The International Government Communication Forum’s third and final session for Wednesday, Challenging the Lack of Capacity in an Era of Change Communication, tackled the importance of lifelong education in the field of communication, and emphasised the need for experienced communication specialists to ensure the integrity of communication in a digital age.
The session saw Sir Craig Oliver, Director of Politics and Communication for former British Prime Minister David Cameron, Dr Abdullah Al-Maghlouth, Ministry of Media Spokesman and Director-General of the Centre for Government Communication in KSA, and Mike Kujawski, Managing Partner, Centre of Excellence for Public Sector Marketing, Canada, in discussion. It was moderated by Muntaha Al Ramahi, TV Anchor and Host of Al Arabiya’s Panorama talk show.
“The topic of government communication is complicated. We’ve seen great acceleration in communication, and some governments have not been able to catch up. One of the key issues causing governments to lag behind is the fact that schools and universities are not offering courses in fields like specialised media projects, media monitoring, content creation, audience behaviour, or analytics, so departments do not have qualified employees to keep them ahead of the curve,” said Dr Al-Maghlouth.

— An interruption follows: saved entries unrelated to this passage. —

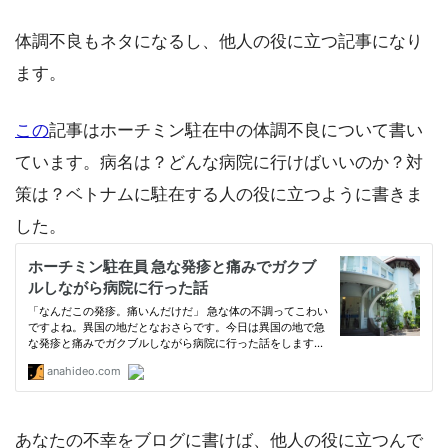
体調不良もネタになるし、他人の役に立つ記事になり
ます。
この
記事はホーチミン駐在中の体調不良について書い
ています。病名は？どんな病院に行けばいいのか？対
策は？ベトナムに駐在する人の役に立つように書きま
した。
あなたの不幸をブログに書けば、他人の役に立つんで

When people reach out to government or other platforms and don’t get a quick response – or any response at all – they voice their frustration, and governments get defensive, he added. “This causes trust issues, and a lack of transparency. Today we all have access to the right platforms, but we’re relying on automated monitoring when manual monitoring – using people with intellect – is much more reliable. With this in mind, it’s absolutely vital that academics start playing a bigger role in qualifying people to manage the fast-changing pace of communication.”
Social marketing, not social media
Kujawski agreed that there’s tremendous pressure on government communicators to motivate behavioural change. To achieve that they need to look to social marketing, he added. “This is not to be confused with social media. Social marketing is an effective and science-driven way for governments to effectively motivate behaviour change over time. Social marketing studies the target audience and understands its motivations and barriers to change, but it also looks at social science theories.”
He added that the term ‘marketing’ isn’t used very often in the public sector, saying that in the world we live in, “it should be applied more than ever. Governments can use the same tools that corporations use to sell products to improve the lives of citizens and benefit society for all. This is not just a process, however. It’s a mindset. By doing their research and ensuring they’re approaching communication as a lifelong education, governments can understand their audiences and how to approach them to enact the greatest change.”
Know your story for quick, positive communication
Sir Oliver emphasised Dr Al-Maghlouth’s point about governments being slow to change. “Governments are sometimes slow to communicate and can therefore be defined by constant communication on social media, which can make them defensive. As a government, it’s important to act fast, know your story and send positive communications out to balance negative communication. It’s also important to know that people react emotionally before they act rationally, which is often the opposite of how governments act.”
Sir Oliver added that it was vital to hire people who understood that. “Great communication needs long-term, strategic thought, and good people. If you don’t have someone who can help you frame your argument properly, you risk having the opposition, or someone else, frame your argument for you, and it’s very difficult to escape that,” he pointed out.
Crisis management as vital as fire extinguishers
Speaking of acting fast, Dr Al-Maghlouth said that “crisis control was as important as having fire extinguishers in a building”, adding that governments should have “crisis control drills” so that they know what to do in case of an emergency. He used New Zealand Prime Minister Jacinda Ardern as a great example of what a good communicator looks like. “In the recent attacks in New Zealand, and I hope nothing like that ever happens again, Jacinda Ardern was quick, emotional and direct. As a result, nobody blamed her for the attacks. Instead people admired her. Governments need to let go of bureaucracy and embrace change and a faster pace. People are compassionate, and governments need to reflect that in their communications.”
Middle East model of communication
Dr Al-Maghlouth cited a study done by a Stanford researcher who found that posting content at the weekend was unnecessary as fewer people were online during that time. “In the Middle East however, it’s just the opposite,” he said. “People are more active at weekends here. The Middle East needs its own communication model. We need to find and create think tanks and research centres that can help us form the foundations of our own communications format. We can take lessons from other countries, yes, but we must not copy-paste their communication models.”
Organised by the International Government Communication Centre (IGCC) of Sharjah Government Media Bureau, IGCF 2019 is held under the patronage of His Highness Sheikh Dr Sultan bin Mohamed Al Qasimi, Supreme Council Member and Ruler of Sharjah. The two-day event held at Sharjah Expo Centre runs under the theme ‘Behavioural Change Towards Human Development’, and has brought together global thought leaders, prominent figures, top officials, and government communication experts from around the world to discuss and explore international best practices.